▶ _What is required_: Check each line of the entries for "para" and report the ones that have it.

[Dataset records]
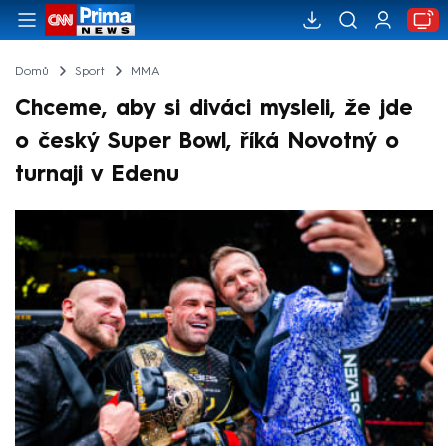
Domů
Sport
MMA
Chceme, aby si diváci mysleli, že jde
o český Super Bowl, říká Novotný o
turnaji v Edenu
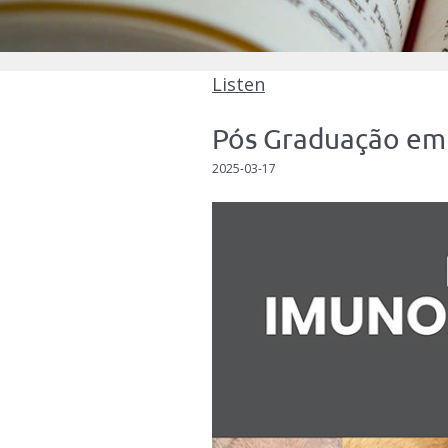
Listen
Pós Graduação em 
2025-03-17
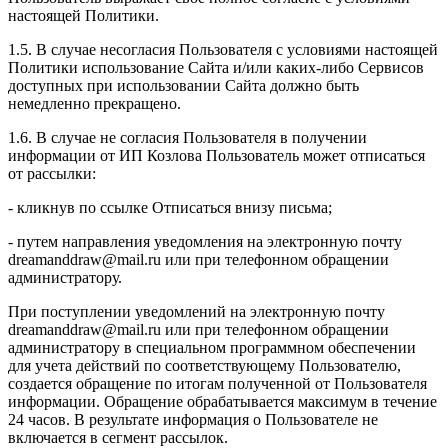
настоящей Политики.
1.5. В случае несогласия Пользователя с условиями настоящей
Политики использование Сайта и/или каких-либо Сервисов
доступных при использовании Сайта должно быть
немедленно прекращено.
1.6. В случае не согласия Пользователя в получении
информации от ИП Козлова Пользователь может отписаться
от рассылки:
- кликнув по ссылке Отписаться внизу письма;
- путем направления уведомления на электронную почту
dreamanddraw@mail.ru или при телефонном обращении
администратору.
При поступлении уведомлений на электронную почту
dreamanddraw@mail.ru или при телефонном обращении
администратору в специальном программном обеспечении
для учета действий по соответствующему Пользователю,
создается обращение по итогам полученной от Пользователя
информации. Обращение обрабатывается максимум в течение
24 часов. В результате информация о Пользователе не
включается в сегмент рассылок.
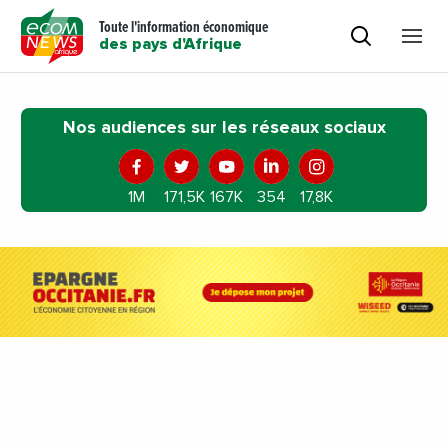
Toute l'information économique
des pays d'Afrique
Nos audiences sur les réseaux sociaux
1M
171,5K
167K
354
17,8K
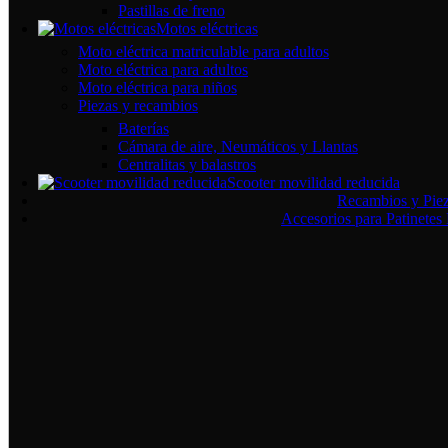
Pastillas de freno
Motos eléctricas
Moto eléctrica matriculable para adultos
Moto eléctrica para adultos
Moto eléctrica para niños
Piezas y recambios
Baterías
Cámara de aire, Neumáticos y Llantas
Centralitas y balastros
Scooter movilidad reducida
Recambios y Pieza
Accesorios para Patinetes 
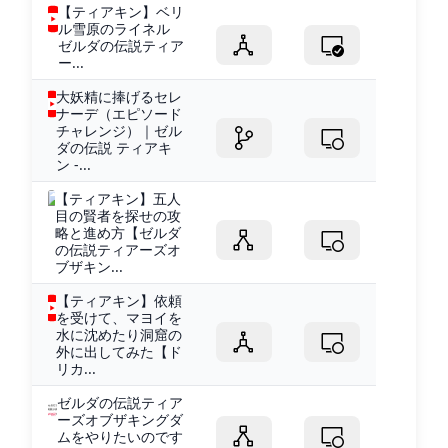
【ティアキン】ベリ
ル雪原のライネル
ゼルダの伝説ティア
ー...
大妖精に捧げるセレ
ナーデ（エピソード
チャレンジ）｜ゼル
ダの伝説 ティアキ
ン -...
【ティアキン】五人
目の賢者を探せの攻
略と進め方【ゼルダ
の伝説ティアーズオ
ブザキン...
【ティアキン】依頼
を受けて、マヨイを
水に沈めたり洞窟の
外に出してみた【ド
リカ...
ゼルダの伝説ティア
ーズオブザキングダ
ムをやりたいのです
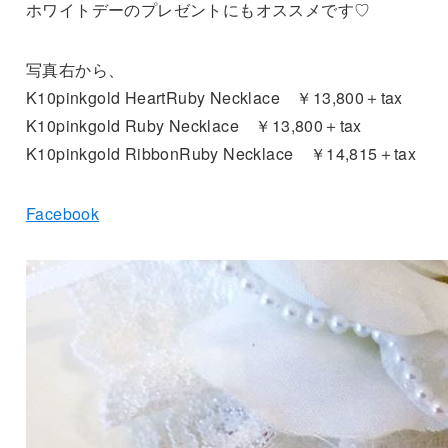
ホワイトデーのプレゼントにもオススメです♡
写真右から、
K10pinkgold HeartRuby Necklace ￥13,800＋tax
K10pinkgold Ruby Necklace ￥13,800＋tax
K10pinkgold RibbonRuby Necklace ￥14,815＋tax
Facebook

▶ _Finished task_:
Moto eléctrica matriculable para adultos
Moto eléctrica para adultos
Moto eléctrica para niños
Accesorios para Patinetes 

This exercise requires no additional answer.